MARCOS - CopaMaraca1

O Maracanã de ontem, e de hoje, padrão FIFA (Fotos: braziltravelbeaches.com e ilheus24h.com.br)

O Maracanã de ontem, e de hoje, padrão FIFA (Fotos: braziltravelbeaches.com e ilheus24h.com.br)

 

por Marcos Bernaola

Em 1950, na Copa do Mundo de Futebol disputada no Brasil, mais de 200 mil pessoas lotaram o Maracanã para assistir à final. Além do preço mais barato daquela época, equivalente a 2% do salário mínimo da época, num determinado momento os portões foram liberados e se deu entrada franca. 64 anos depois, no mesmo país e no mesmo estádio, só 73 mil pessoas vão assistir ao jogo decisivo.

As reformas nas comodidades do principal estádio carioca fizerem a capacidade diminuir consideravelmente, mas ainda, o ingresso mais barato para os brasileiros será de 330 reais, a metade do salário mínimo. É realmente válido o aumento dos preços em relação aos investimentos nos estádios? Que acontece com quem não pode pagar esse dinheiro? Qual será o publico presente de agora em diante nos jogos de futebol, com uma exigência tão elevada de renda?

Há trinta anos, na Europa, a violência do futebol inglês preocupava aos governos. Setores mais radicais, conhecidos como hooligans, geravam distúrbios não só na Inglaterra senão também em competições internacionais. Eram punidos, ainda que os ingleses estiverem muitos anos sem poder participar de certas Copas europeias por isso. Mas a situação não mudava e as condiciones dos estádios privavam muita gente de assistir aos jogos, por considera-lhos perigosos. Não só os responsáveis pela segurança tentavam resolver o dilema, mas também os donos dos clubes e os patrocinadores, que viam como cada vez menos lotava os estádios.

A solução foi a mesma para os dois problemas: reformular os estádios. Com isso, a ideia era mudar além o publico alvo dos jogos de futebol. Contra a violência a resposta foi firme, punir e deixar fora aos revoltosos. Eliminou-se o setor mais popular do estádio, o que no Brasil se conhece como “geral”, botando cadeiras e determinando que tudo mundo devia assistir o jogo sentado.
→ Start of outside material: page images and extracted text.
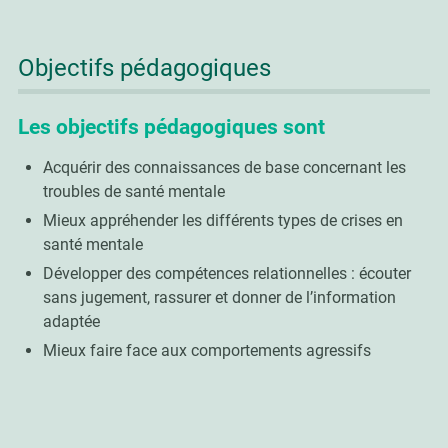
Objectifs pédagogiques
Les objectifs pédagogiques sont
Acquérir des connaissances de base concernant les
troubles de santé mentale
Mieux appréhender les différents types de crises en
santé mentale
Développer des compétences relationnelles : écouter
sans jugement, rassurer et donner de l’information
adaptée
Mieux faire face aux comportements agressifs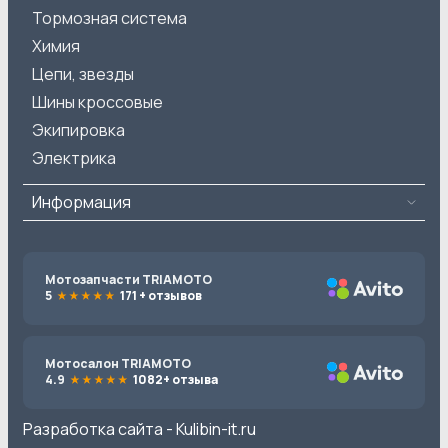
Тормозная система
Химия
Цепи, звезды
Шины кроссовые
Экипировка
Электрика
Информация
Мотозапчасти TRIAMOTO
5
171 + отзывов
Мотосалон TRIAMOTO
4.9
1082+ отзыва
Разработка сайта -
Kulibin-it.ru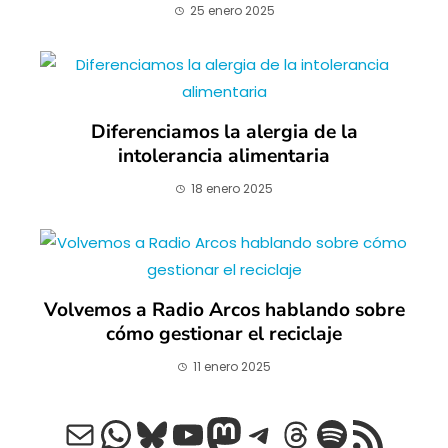
25 enero 2025
Diferenciamos la alergia de la
intolerancia alimentaria
18 enero 2025
Volvemos a Radio Arcos hablando sobre
cómo gestionar el reciclaje
11 enero 2025
Correo electrónico
WhatsApp
Bluesky
YouTube
Mastodon
Telegram
Threads
Spotify
Feed RSS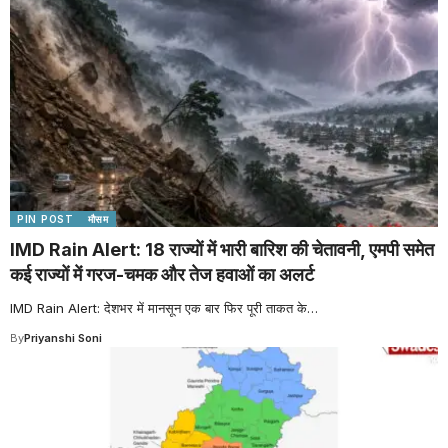
PIN POST
मौसम
IMD Rain Alert: 18 राज्यों में भारी बारिश की चेतावनी, एमपी समेत
कई राज्यों में गरज-चमक और तेज हवाओं का अलर्ट
IMD Rain Alert: देशभर में मानसून एक बार फिर पूरी ताकत के
…
By
Priyanshi Soni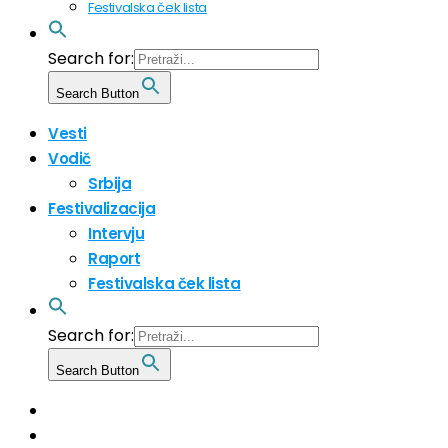
Festivalska ček lista
Search for:
Search Button
Vesti
Vodič
Srbija
Festivalizacija
Intervju
Raport
Festivalska ček lista
Search for:
Search Button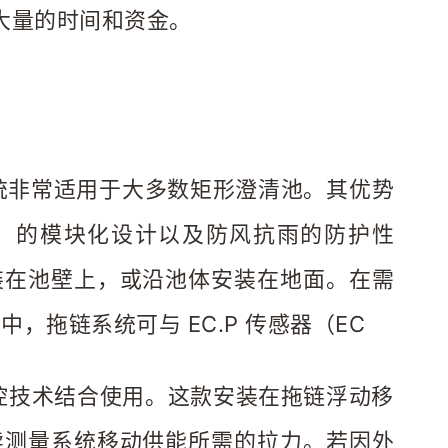
大量的时间和资金。
拖链系统非常适用于大多数矩形澄清池。其优势
in®）的模块化设计以及防风抗雨的防护性
装在池壁上，或沿池体安装在地面。在需
，拖链系统可与 EC.P 传感器（EC 
续测量系统移动供能所需的拉力。若因外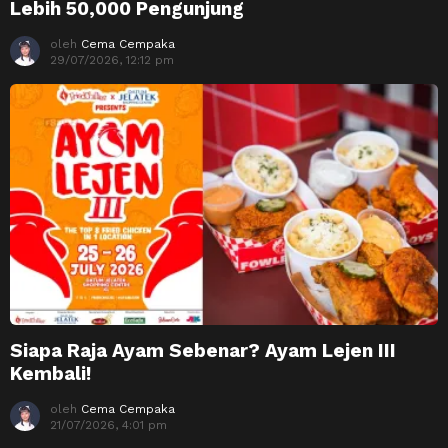
Lebih 50,000 Pengunjung
oleh
Cema Cempaka
29/07/2026, 12:12 pm
Siapa Raja Ayam Sebenar? Ayam Lejen III
Kembali!
oleh
Cema Cempaka
21/07/2026, 4:01 pm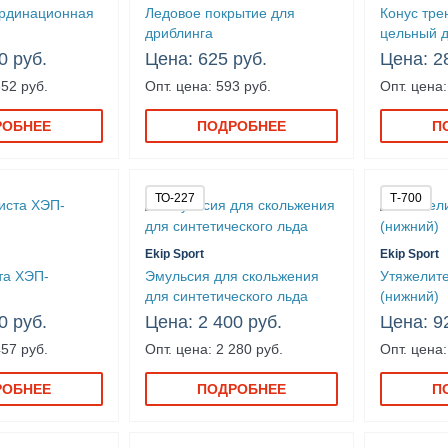
ординационная
Ледовое покрытие для
Конус тр
дриблинга
цельный д
0 руб.
Цена: 625 руб.
Цена: 2
852 руб.
Опт. цена: 593 руб.
Опт. цена:
РОБНЕЕ
ПОДРОБНЕЕ
П
ТО-227
Т-700
Ekip Sport
Ekip Sport
та ХЭП-
Эмульсия для скольжения
Утяжелит
для синтетического льда
(нижний)
0 руб.
Цена: 2 400 руб.
Цена: 9
457 руб.
Опт. цена: 2 280 руб.
Опт. цена:
РОБНЕЕ
ПОДРОБНЕЕ
П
Assim, as possibilidades de distúrbios diminuíam. Consequentemente, com mais comodidades e os perigosos fora dos jogos, novo publico começou-se a interessar nas partidas. Os preços subirem, em parte para pagar os custos das reformas e também para expulsar as classes baixas do esporte, que agora era da elite.

Não era só uma mudança dos preços, mais do target perseguido. Aqueles torcedores fanáticos só contavam com dinheiro suficiente para o ingresso mais barato. Agora, quem assistia podia pagar não só o preço elevado que serviria para manter a estrutura, mas também tenha o habito de consumir dentro do estádio, incrementando as vendas. O negocio era perfeito, mudar o publico. Agora os estádios ficavam lotados com receitas maiores e com pessoas que não brigam e consumem. O torcedor de antes, sem lugar nesse novo mercado, devia se contentar com assistir o jogo na TV.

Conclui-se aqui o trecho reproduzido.